§ Extracted data

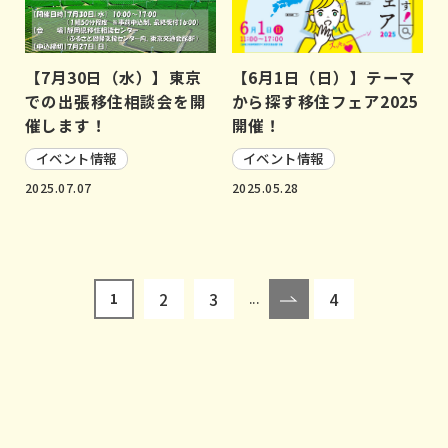
【7月30日（水）】東京
【6月1日（日）】テーマ
での出張移住相談会を開
から探す移住フェア2025
催します！
開催！
イベント情報
イベント情報
2025.07.07
2025.05.28
2
3
4
1
...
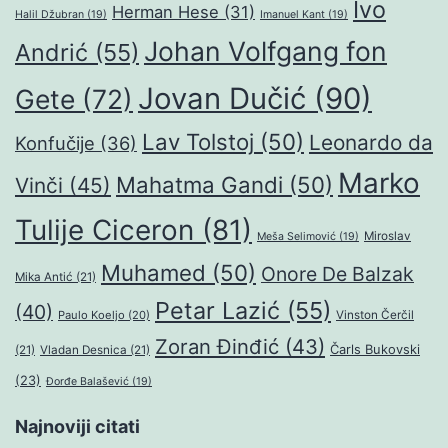
Ivo
Herman Hese
(31)
Halil Džubran
(19)
Imanuel Kant
(19)
Johan Volfgang fon
Andrić
(55)
Jovan Dučić
(90)
Gete
(72)
Lav Tolstoj
(50)
Leonardo da
Konfučije
(36)
Marko
Mahatma Gandi
(50)
Vinči
(45)
Tulije Ciceron
(81)
Miroslav
Meša Selimović
(19)
Muhamed
(50)
Onore De Balzak
Mika Antić
(21)
Petar Lazić
(55)
(40)
Paulo Koeljo
(20)
Vinston Čerčil
Zoran Đinđić
(43)
Čarls Bukovski
(21)
Vladan Desnica
(21)
(23)
Đorđe Balašević
(19)
Najnoviji citati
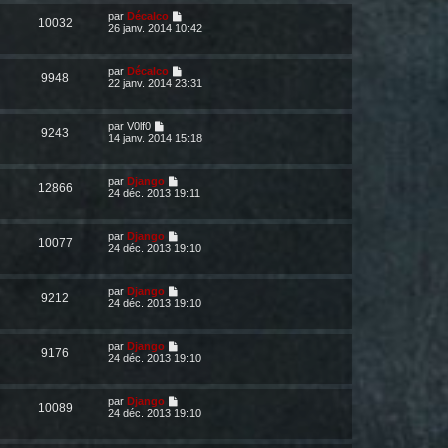
par
Décalco
10032
26 janv. 2014 10:42
par
Décalco
9948
22 janv. 2014 23:31
par
V0lf0
9243
14 janv. 2014 15:18
par
Django
12866
24 déc. 2013 19:11
par
Django
10077
24 déc. 2013 19:10
par
Django
9212
24 déc. 2013 19:10
par
Django
9176
24 déc. 2013 19:10
par
Django
10089
24 déc. 2013 19:10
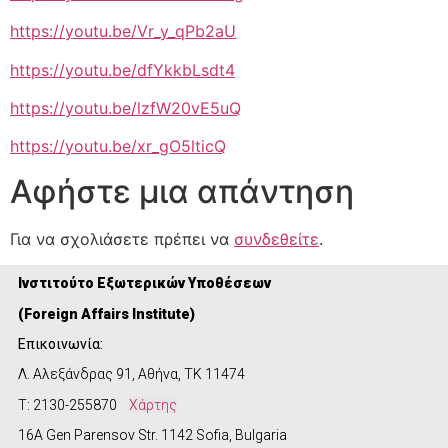
https://youtu.be/Vr_y_qPb2aU
https://youtu.be/dfYkkbLsdt4
https://youtu.be/lzfW20vE5uQ
https://youtu.be/xr_gO5lticQ
Αφήστε μια απάντηση
Για να σχολιάσετε πρέπει να
συνδεθείτε
.
Ινστιτούτο Εξωτερικών Υποθέσεων
(
Foreign Affairs Institute)
Επικοινωνία:
Λ. Αλεξάνδρας 91, Αθήνα, ΤΚ 11474
Τ: 2130-255870
Χάρτης
16A Gen Parensov Str. 1142 Sofia, Bulgaria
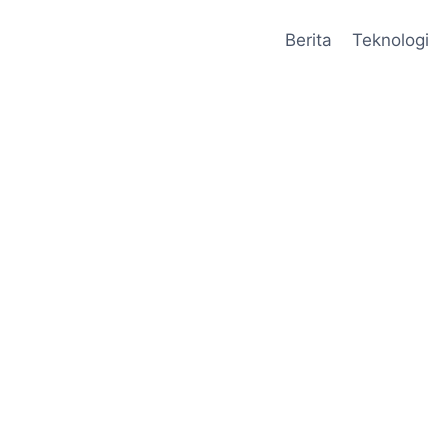
Berita
Teknologi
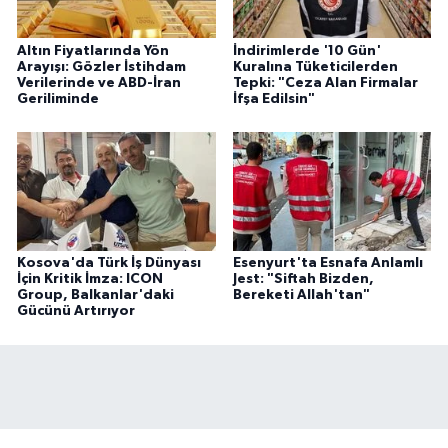
Altın Fiyatlarında Yön
İndirimlerde '10 Gün'
Arayışı: Gözler İstihdam
Kuralına Tüketicilerden
Verilerinde ve ABD-İran
Tepki: "Ceza Alan Firmalar
Geriliminde
İfşa Edilsin"
Kosova'da Türk İş Dünyası
Esenyurt'ta Esnafa Anlamlı
İçin Kritik İmza: ICON
Jest: "Siftah Bizden,
Group, Balkanlar'daki
Bereketi Allah'tan"
Gücünü Artırıyor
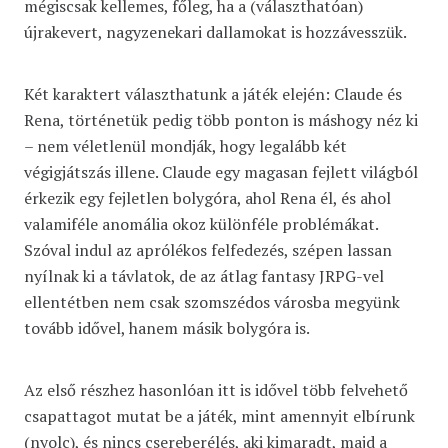
mégiscsak kellemes, főleg, ha a (választhatóan)
újrakevert, nagyzenekari dallamokat is hozzávesszük.
Két karaktert választhatunk a játék elején: Claude és
Rena, történetük pedig több ponton is máshogy néz ki
– nem véletlenül mondják, hogy legalább két
végigjátszás illene. Claude egy magasan fejlett világból
érkezik egy fejletlen bolygóra, ahol Rena él, és ahol
valamiféle anomália okoz különféle problémákat.
Szóval indul az aprólékos felfedezés, szépen lassan
nyílnak ki a távlatok, de az átlag fantasy JRPG-vel
ellentétben nem csak szomszédos városba megyünk
tovább idővel, hanem másik bolygóra is.
Az első részhez hasonlóan itt is idővel több felvehető
csapattagot mutat be a játék, mint amennyit elbírunk
(nyolc), és nincs csereberélés, aki kimaradt, majd a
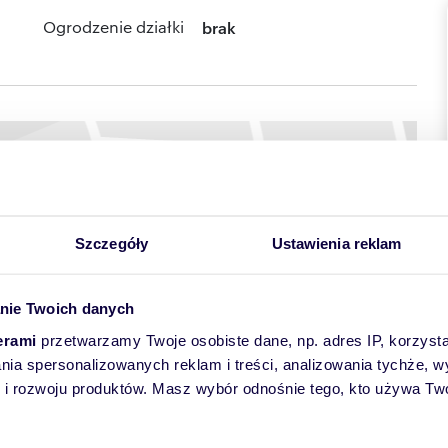
Ogrodzenie działki
brak
Szczegóły
Ustawienia reklam
nie Twoich danych
erami
przetwarzamy Twoje osobiste dane, np. adres IP, korzystaj
lania spersonalizowanych reklam i treści, analizowania tychże,
 rozwoju produktów. Masz wybór odnośnie tego, kto używa Twoi
l. Przemysłowa
yczne, usługi przemysłowe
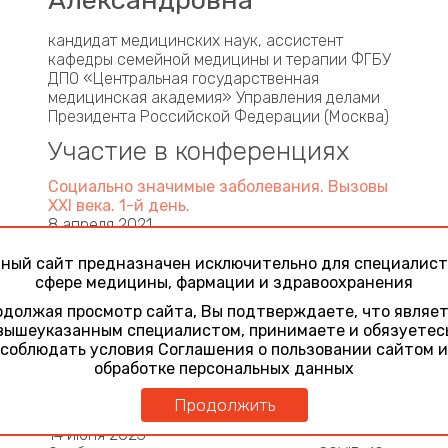
Александровна
кандидат медицинских наук, ассистент
кафедры семейной медицины и терапии ФГБУ
ДПО «Центральная государственная
медицинская академия» Управления делами
Президента Российской Федерации (Москва)
Участие в конференциях
Социально значимые заболевания. Вызовы
XXI века. 1-й день.
8 апреля 2021
Covid 19 – желудочно-кишечные проявления.
ный сайт предназначен исключительно для специалист
Респираторные инфекции и бронхолегочные
сфере медицины, фармации и здравоохранения
заболевания. Современная диагностика,
лечение и профилактика
должая просмотр сайта, Вы подтверждаете, что являе
23 ноября 2022
вышеуказанным специалистом, принимаете и обязуетес
Комплексная оценка клинического течения
соблюдать условия Соглашения о пользовании сайтом и
COVID-19 у стационарных больных
обработке персональных данных
Инфекционные заболевания. Актуальные
Продолжить
проблемы и пути решения
14 июня 2023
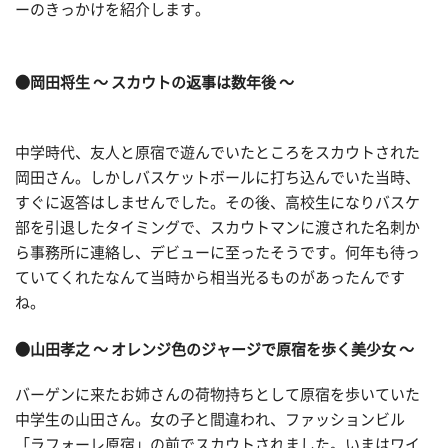
ーのきっかけを紹介します。
●岡田将生 ～ スカウトの返事は数年後 ～
中学時代、友人と原宿で遊んでいたところをスカウトされた
岡田さん。しかしバスケットボールに打ち込んでいた当時、
すぐに返答はしませんでした。その後、高校生になりバスケ
部を引退したタイミングで、スカウトマンに渡された名刺か
ら事務所に連絡し、デビューに至ったそうです。何年も待っ
ていてくれたなんて当時から相当光るものがあったんです
ね。
●山田孝之 ～ オレンジ色のジャージで原宿を歩く美少女 ～
バーゲンに来たお姉さんの荷物持ちとして原宿を歩いていた
中学生の山田さん。女の子と間違われ、ファッションビル
「ラフォーレ原宿」の前でスカウトされました。いまはワイ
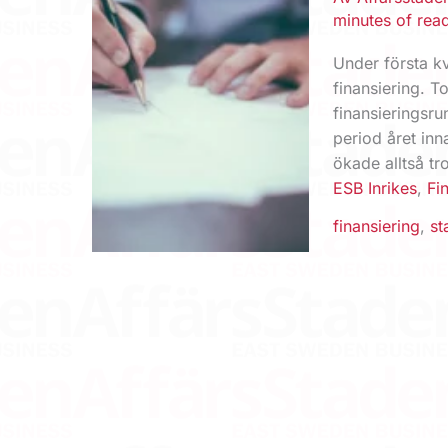
minutes of rea
Under första k
finansiering. 
finansieringsr
period året in
ökade alltså tr
ESB Inrikes
,
Fi
finansiering
,
st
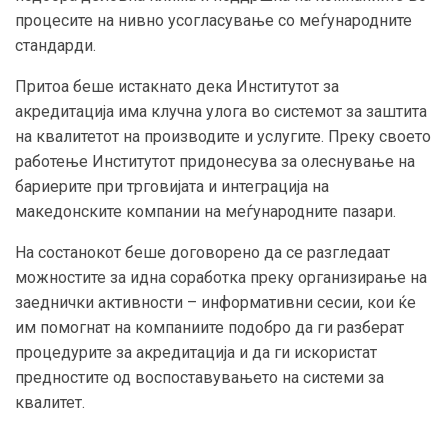
процесите на нивно усогласување со меѓународните
стандарди.
Притоа беше истакнато дека Институтот за
акредитација има клучна улога во системот за заштита
на квалитетот на производите и услугите. Преку своето
работење Институтот придонесува за олеснување на
бариерите при трговијата и интеграција на
македонските компании на меѓународните пазари.
На состанокот беше договорено да се разгледаат
можностите за идна соработка преку организирање на
заеднички активности – информативни сесии, кои ќе
им помогнат на компаниите подобро да ги разберат
процедурите за акредитација и да ги искористат
предностите од воспоставувањето на системи за
квалитет.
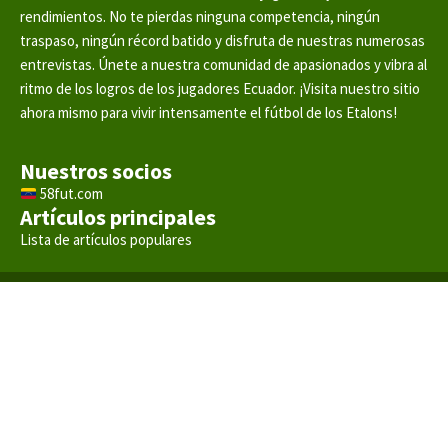
rendimientos. No te pierdas ninguna competencia, ningún
traspaso, ningún récord batido y disfruta de nuestras numerosas
entrevistas. Únete a nuestra comunidad de apasionados y vibra al
ritmo de los logros de los jugadores Ecuador. ¡Visita nuestro sitio
ahora mismo para vivir intensamente el fútbol de los Etalons!
Nuestros socios
58fut.com
Artículos principales
Lista de artículos populares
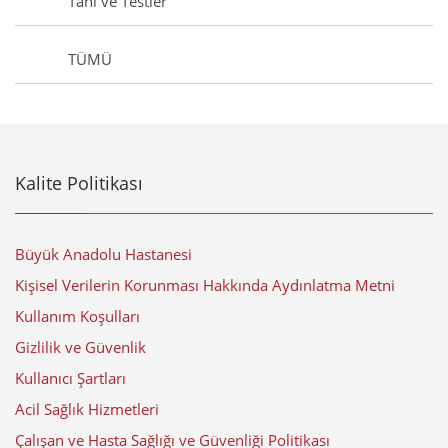
Tanı ve Testler
TÜMÜ
Kalite Politikası
Büyük Anadolu Hastanesi
Kişisel Verilerin Korunması Hakkında Aydınlatma Metni
Kullanım Koşulları
Gizlilik ve Güvenlik
Kullanıcı Şartları
Acil Sağlık Hizmetleri
Çalışan ve Hasta Sağlığı ve Güvenliği Politikası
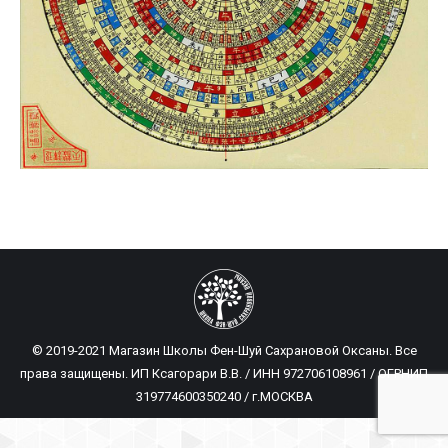
© 2019-2021 Магазин Школы Фен-Шуй Сахрановой Оксаны. Все
права защищены. ИП Ксагорари В.В. / ИНН 972706108961 / ОГРНИП
319774600350240 / г.МОСКВА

§ Problem requirements
This task calls for an exact copy of the data above, without pictures.

§ Response to the task
【7月30日（水）】東京
【6月1日（日）】テーマ
での出張移住相談会を開
から探す移住フェア2025
催します！
開催！
イベント情報
イベント情報
2025.07.07
2025.05.28
2
3
4
1
...
Ivo
Herman Hese
(31)
Halil Džubran
(19)
Imanuel Kant
(19)
Johan Volfgang fon
Andrić
(55)
Jovan Dučić
(90)
Gete
(72)
Lav Tolstoj
(50)
Leonardo da
Konfučije
(36)
Marko
Mahatma Gandi
(50)
Vinči
(45)
Tulije Ciceron
(81)
Miroslav
Meša Selimović
(19)
Muhamed
(50)
Onore De Balzak
Mika Antić
(21)
Petar Lazić
(55)
(40)
Paulo Koeljo
(20)
Vinston Čerčil
Zoran Đinđić
(43)
Čarls Bukovski
(21)
Vladan Desnica
(21)
(23)
Đorđe Balašević
(19)
Najnoviji citati
par
Décalco
10032
26 janv. 2014 10:42
par
Décalco
9948
22 janv. 2014 23:31
par
V0lf0
9243
14 janv. 2014 15:18
par
Django
12866
24 déc. 2013 19:11
par
Django
10077
24 déc. 2013 19:10
par
Django
9212
24 déc. 2013 19:10
par
Django
9176
24 déc. 2013 19:10
par
Django
10089
24 déc. 2013 19:10
https://youtu.be/Vr_y_qPb2aU
https://youtu.be/dfYkkbLsdt4
https://youtu.be/lzfW20vE5uQ
https://youtu.be/xr_gO5lticQ
Αφήστε μια απάντηση
Για να σχολιάσετε πρέπει να
συνδεθείτε
.
Ινστιτούτο Εξωτερικών Υποθέσεων
(
Foreign Affairs Institute)
Επικοινωνία:
Λ. Αλεξάνδρας 91, Αθήνα, ΤΚ 11474
Τ: 2130-255870
Χάρτης
16A Gen Parensov Str. 1142 Sofia, Bulgaria
Berita
Teknologi
Altın Fiyatlarında Yön
İndirimlerde '10 Gün'
Arayışı: Gözler İstihdam
Kuralına Tüketicilerden
Verilerinde ve ABD-İran
Tepki: "Ceza Alan Firmalar
Geriliminde
İfşa Edilsin"
Kosova'da Türk İş Dünyası
Esenyurt'ta Esnafa Anlamlı
İçin Kritik İmza: ICON
Jest: "Siftah Bizden,
Group, Balkanlar'daki
Bereketi Allah'tan"
Gücünü Artırıyor
mégiscsak kellemes, főleg, ha a (választhatóan)
újrakevert, nagyzenekari dallamokat is hozzávesszük.
Két karaktert választhatunk a játék elején: Claude és
Rena, történetük pedig több ponton is máshogy néz ki
– nem véletlenül mondják, hogy legalább két
végigjátszás illene. Claude egy magasan fejlett világból
érkezik egy fejletlen bolygóra, ahol Rena él, és ahol
valamiféle anomália okoz különféle problémákat.
Szóval indul az aprólékos felfedezés, szépen lassan
nyílnak ki a távlatok, de az átlag fantasy JRPG-vel
ellentétben nem csak szomszédos városba megyünk
tovább idővel, hanem másik bolygóra is.
Az első részhez hasonlóan itt is idővel több felvehető
csapattagot mutat be a játék, mint amennyit elbírunk
(nyolc), és nincs csereberélés, aki kimaradt, majd a
Ogrodzenie działki
brak
Szczegóły
Ustawienia reklam
nie Twoich danych
erami
przetwarzamy Twoje osobiste dane, np. adres IP, korzystaj
lania spersonalizowanych reklam i treści, analizowania tychże,
 rozwoju produktów. Masz wybór odnośnie tego, kto używa Twoi
l. Przemysłowa
yczne, usługi przemysłowe
Александровна
кандидат медицинских наук, ассистент
кафедры семейной медицины и терапии ФГБУ
ДПО «Центральная государственная
медицинская академия» Управления делами
Президента Российской Федерации (Москва)
Участие в конференциях
Социально значимые заболевания. Вызовы
XXI века. 1-й день.
8 апреля 2021
Covid 19 – желудочно-кишечные проявления.
ный сайт предназначен исключительно для специалист
Респираторные инфекции и бронхолегочные
сфере медицины, фармации и здравоохранения
заболевания. Современная диагностика,
лечение и профилактика
должая просмотр сайта, Вы подтверждаете, что являе
23 ноября 2022
вышеуказанным специалистом, принимаете и обязуетес
Комплексная оценка клинического течения
соблюдать условия Соглашения о пользовании сайтом и
COVID-19 у стационарных больных
обработке персональных данных
Инфекционные заболевания. Актуальные
Продолжить
проблемы и пути решения
14 июня 2023
ーのきっかけを紹介します。
●岡田将生 ～ スカウトの返事は数年後 ～
中学時代、友人と原宿で遊んでいたところをスカウトされた
岡田さん。しかしバスケットボールに打ち込んでいた当時、
すぐに返答はしませんでした。その後、高校生になりバスケ
部を引退したタイミングで、スカウトマンに渡された名刺か
ら事務所に連絡し、デビューに至ったそうです。何年も待っ
ていてくれたなんて当時から相当光るものがあったんです
ね。
●山田孝之 ～ オレンジ色のジャージで原宿を歩く美少女 ～
バーゲンに来たお姉さんの荷物持ちとして原宿を歩いていた
中学生の山田さん。女の子と間違われ、ファッションビル
「ラフォーレ原宿」の前でスカウトされました。いまはワイ
minutes of rea
Under första k
finansiering. 
finansieringsr
period året in
ökade alltså tr
ESB Inrikes
,
Fi
finansiering
,
st
процесите на нивно усогласување со меѓународните
стандарди.
Притоа беше истакнато дека Институтот за
акредитација има клучна улога во системот за заштита
на квалитетот на производите и услугите. Преку своето
работење Институтот придонесува за олеснување на
бариерите при трговијата и интеграција на
македонските компании на меѓународните пазари.
На состанокот беше договорено да се разгледаат
можностите за идна соработка преку организирање на
заеднички активности – информативни сесии, кои ќе
им помогнат на компаниите подобро да ги разберат
процедурите за акредитација и да ги искористат
предностите од воспоставувањето на системи за
квалитет.
rendimientos. No te pierdas ninguna competencia, ningún
traspaso, ningún récord batido y disfruta de nuestras numerosas
entrevistas. Únete a nuestra comunidad de apasionados y vibra al
ritmo de los logros de los jugadores Ecuador. ¡Visita nuestro sitio
ahora mismo para vivir intensamente el fútbol de los Etalons!
Nuestros socios
58fut.com
Artículos principales
Lista de artículos populares
Tanı ve Testler
TÜMÜ
Kalite Politikası
Büyük Anadolu Hastanesi
Kişisel Verilerin Korunması Hakkında Aydınlatma Metni
Kullanım Koşulları
Gizlilik ve Güvenlik
Kullanıcı Şartları
Acil Sağlık Hizmetleri
Çalışan ve Hasta Sağlığı ve Güvenliği Politikası
© 2019-2021 Магазин Школы Фен-Шуй Сахрановой Оксаны. Все
права защищены. ИП Ксагорари В.В. / ИНН 972706108961 / ОГРНИП
319774600350240 / г.МОСКВА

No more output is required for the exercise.